ABOUT THIS EXERCISE:
In the copy, keep every record exact and leave out all images.

Collected data:
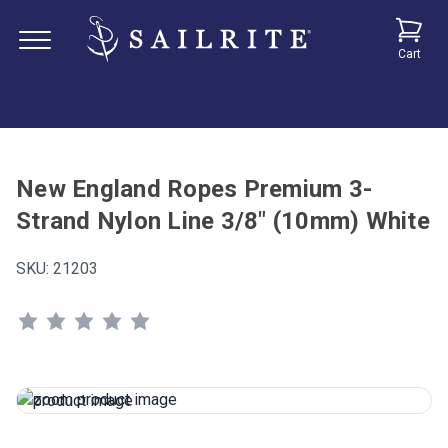
Cart
New England Ropes Premium 3-
Strand Nylon Line 3/8" (10mm) White
SKU:
21203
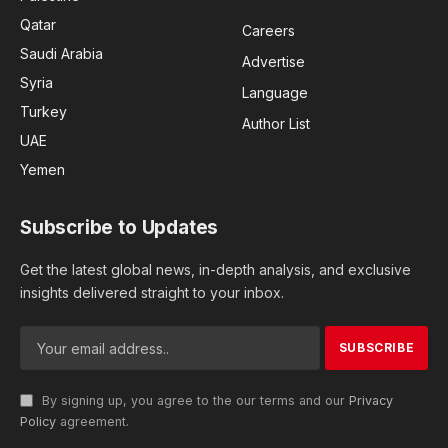
Qatar
Careers
Saudi Arabia
Advertise
Syria
Language
Turkey
Author List
UAE
Yemen
Subscribe to Updates
Get the latest global news, in-depth analysis, and exclusive
insights delivered straight to your inbox.
By signing up, you agree to the our terms and our
Privacy
Policy
agreement.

OUTPUT FOR THIS EXERCISE:
Cart
New England Ropes Premium 3-
Strand Nylon Line 3/8" (10mm) White
SKU:
21203
Qatar
Careers
Saudi Arabia
Advertise
Syria
Language
Turkey
Author List
UAE
Yemen
Subscribe to Updates
Get the latest global news, in-depth analysis, and exclusive
insights delivered straight to your inbox.
By signing up, you agree to the our terms and our
Privacy
Policy
agreement.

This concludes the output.